Take smoking. We all know (or should by now) that cigarettes cause all sorts of nasty health problems. Smoking harms nearly every organ of the human body. Smoking can lead to lung disease and cancer of several bodily organs, including lungs, throat, stomach and mouth. Smoking causes coronary disease, clogging of the arteries and aortic aneurysm. Smoking leads to a whole series of birth-related complications, including low birth weight and stillbirths. The list of disastrous health impacts goes on and on.

And that's why there's no "is-smoking-bad-for-you?" debate.

Now let's say that there was one harmful side effect of smoking that I just wasn't buying. For example, I read on the Center for Disease Control's website that researchers correlate smoking with increases in hip fractures in women. I'm no doctor, and I have no idea if 98 percent of the medical researchers agree with this correlation, but it really doesn't matter. Smoking and bone fractures? It sounds too disconnected to me. So, does my refusal to accept the hip-fracture statistic mean that it's OK to smoke, or that the U.S. shouldn't be putting every resource and educational tool we have into deterring future generations from taking up cigarette smoking?

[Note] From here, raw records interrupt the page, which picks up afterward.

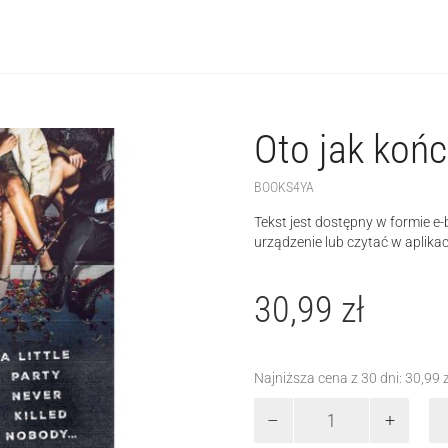
Oto jak końc
BOOKS4YA
Tekst jest dostępny w formie e
urządzenie lub czytać w aplikac
30,99
zł
Najniższa cena z 30 dni:
30,99
ilość
Oto
jak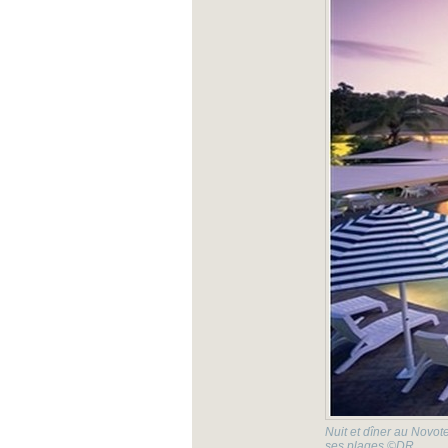
Nuit et dîner au Novot
ses plages ©DR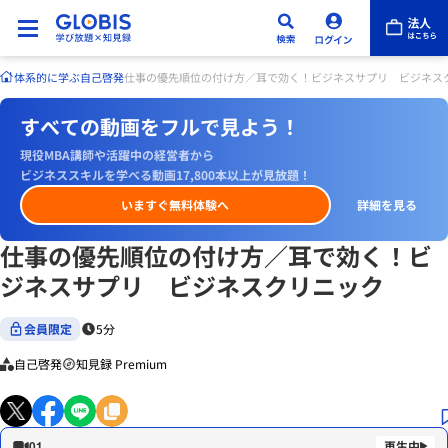
体系的に学ぶ
自己啓発
仕事の優先順位の付け方／耳で効く！ビジネスサプリ ビジネス
すべての動画をフルで見よう！
現役MBA講師や活躍中の経営者から
ビジネススキルを学べる動画17,800本以上が見放題！
いますぐ無料体験へ
詳細を見る
仕事の優先順位の付け方／耳で効く！ビ
ジネスサプリ ビジネスクリニック
会員限定
5分
自己啓発
知見録 Premium
01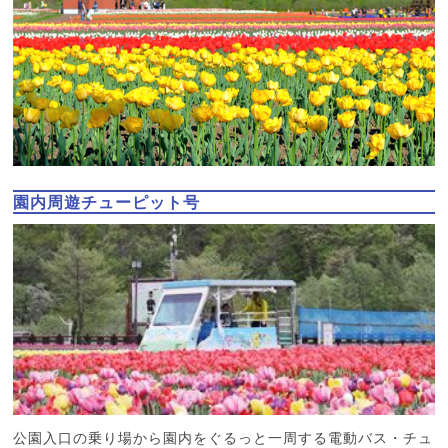
園内周遊チューピット号
公園入口の乗り場から園内をぐるっと一周する電動バス・チュ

Of course not. Because tobacco addiction causes more deaths each year than HIV, illegal drug use, alcohol use, motor vehicle injuries, suicides, and murders combined. Smoking is bad for you, end of story, with or without the hip fractures.

So why aren't we looking at fossil fuels in the same way we look at cigarettes?

Simply put, fossil fuels are to our ecosystems what cigarettes are to our human body systems. Coal extraction strips away pristine landscapes, poisons drinking water supplies and kills ecosystems every bit as much as cigarettes sear into our internal organs. Oil transportation accidents devastate our coastlines and marine habitats in the same way that nicotine infiltrates our circulatory systems and clogs our blood flow. Coal-fired power plants contaminate our waterways and fish with toxic mercury and fill our skies with asthma-inducing particulates in the same manner that tobacco smoke fills our lungs and destroys our tissue.

The National Academy of Science recently determined that the air pollution from burning fossil fuels accounts for nearly 20,000 deaths in the United States each year, costing the country $120 billion annually. That doesn't include the impacts and costs of mercury fish advisories in all our states, or coal ash impoundments, or drinking water contamination from irresponsible coal mining practices.

Climate change is among a long list of serious environmental and human problems associated with continued use of fossil fuels -- like hip fractures are associated with cigarette smoking. So why would the fact that there are some vocal climate change naysayers alter our approach to eliminating fossil fuels from our energy portfolio as soon as possible? Why aren't we doing everything in our power to wean this country off of harmful energy resources and replace them with the sun and wind and the heat contained within the earth's crust?

I'm not naïve; I know the answer. Once again, we've let the other side frame the issue and control the discussion. We've allowed the dialogue over our energy future to revolve solely around climate change when it should also be about so many other things. It's an economic issue, but not in the way most industry supporters would have you think - it's because the sun and wind are free. And what red-blooded American industrialist, or politician bought and paid for by American industrialists, wants anything to be free. So, we continue to go back and forth, arguing about climate change while coal ash, particulate matter, mercury, oil spills, dispersants and countless other ills of the fossil-fuel industry poison our planet and bodies.

So to the Palins and the Inhofes and the Blankenships, I've got a message. I may not be a medical doctor, but this hip fracture thing makes no sense to me. Until it does, you naysayers go ahead -- smoke, baby, smoke.